Whatever the composer intended, the saxophone stood out in beautifully modulated, clarion tones in the Rachmaninoff. In Ravel, the saxophone jazzes up a piece written for the dance, with instructions for the dancer to leap up on the table and move faster and faster.
Of course the orchestra is instructed to keep the tempo uniform throughout. Speed is conveyed to the ear by the intensity of the sound. How this is supposed to be conveyed by the dancer? Perhaps doing double time. She is told to leap up on a table top. End of instructions.
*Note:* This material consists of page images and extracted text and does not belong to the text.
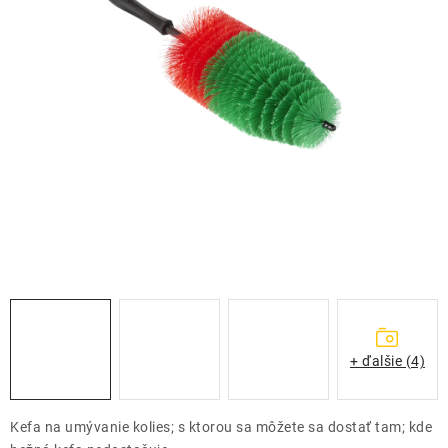
THE FINISHER
DARČEKOVÉ POUKAZY
ČISTENIE A ÚDRŽBA LODÍ
ZNAČKY
info@kcshop.sk
+421 918 725 111
Obchodní zástupcovia
Sledovanie zásielky
Blog
+ ďalšie (4)
Kefa na umývanie kolies; s ktorou sa môžete sa dostať tam; kde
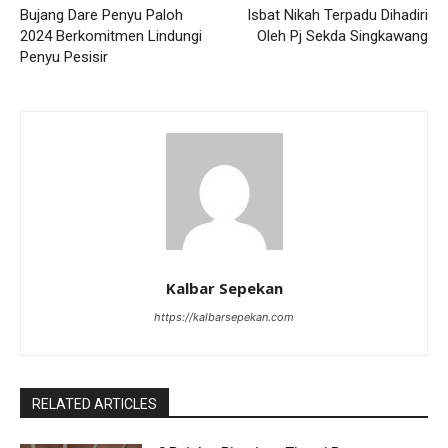
Bujang Dare Penyu Paloh
Isbat Nikah Terpadu Dihadiri
2024 Berkomitmen Lindungi
Oleh Pj Sekda Singkawang
Penyu Pesisir
Kalbar Sepekan
https://kalbarsepekan.com
RELATED ARTICLES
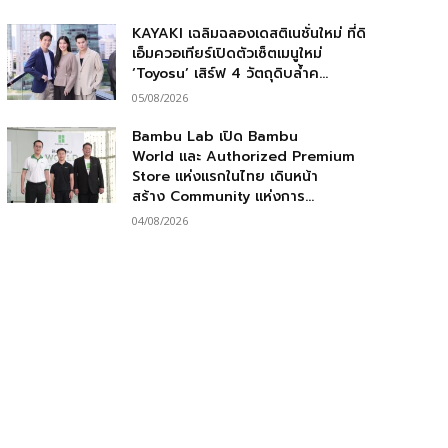
KAYAKI เฉลิมฉลองเดสติเนชั่นใหม่ ที่ดิ
เอ็มควอเทียร์เปิดตัวเซ็ตเมนูใหม่
‘Toyosu’ เสิร์ฟ 4 วัตถุดิบล้ำค...
05/08/2026
Bambu Lab เปิด Bambu
World และ Authorized Premium
Store แห่งแรกในไทย เดินหน้า
สร้าง Community แห่งการ...
04/08/2026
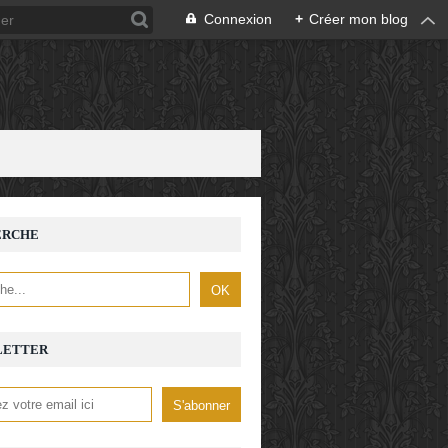
Connexion
+
Créer mon blog
ERCHE
LETTER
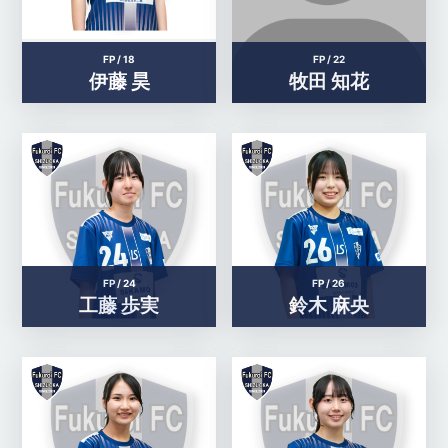
FP /
18
FP /
22
伊藤 昊
牧田 知花
FP /
24
FP /
26
工藤 歩実
鈴木 麻央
It is a wonderful piece to display the variety of orchestral sounds and colors because there are so many introductions, lines and phrases that are played by one instrument in contrasting rhythms and even keys with the others. The orchestra responded with a wonderment from the percussion, including the untuned bass and snares.
The gala program opened with the orchestral suite from Richard Strauss’ Der Rosenkavalier, a banquet of samplings from a great opera’s great score. The young members of the Tanglewood Music Center Orchestra were on stage and clearly enjoyed being led by a skillful conductor who is not much older than they are. If Strauss is a moveable feast, these sections compact his glories into an intoxicating brew. The final scene from the opera topped the first half of the program. Of particular note was Angela Denoke as the Marschellin, giving up her young lover in bittersweet yet luxuriant tones.
Orchestra members, singers and the conductor laughed and smiled as the small servant (in notes only) tiptoes in to douse the candles.
Insights into the program come in part courtesy of Jeremy Yudkin, a professor of music at Boston University. Every Friday and Saturday before Tanglewood shed concert in the summer he lectures at the Lenox Library from 2:30 to 4. www.summermusicseminrs.org.
Clearly Nelsons as Boston’s choice was a marvelous one. The orchestra likes him; the audience does too (although some men qualify it by saying his wife is even more exciting). The only remaining question is whether a dynamic conductor can save the symphony form on his or her own. Keeping an eye on other orchestras and how they deal with this problem is important. But just hiring talented youth is clearly not enough. Out of the box innovation is required and no one has yet come up with the answers.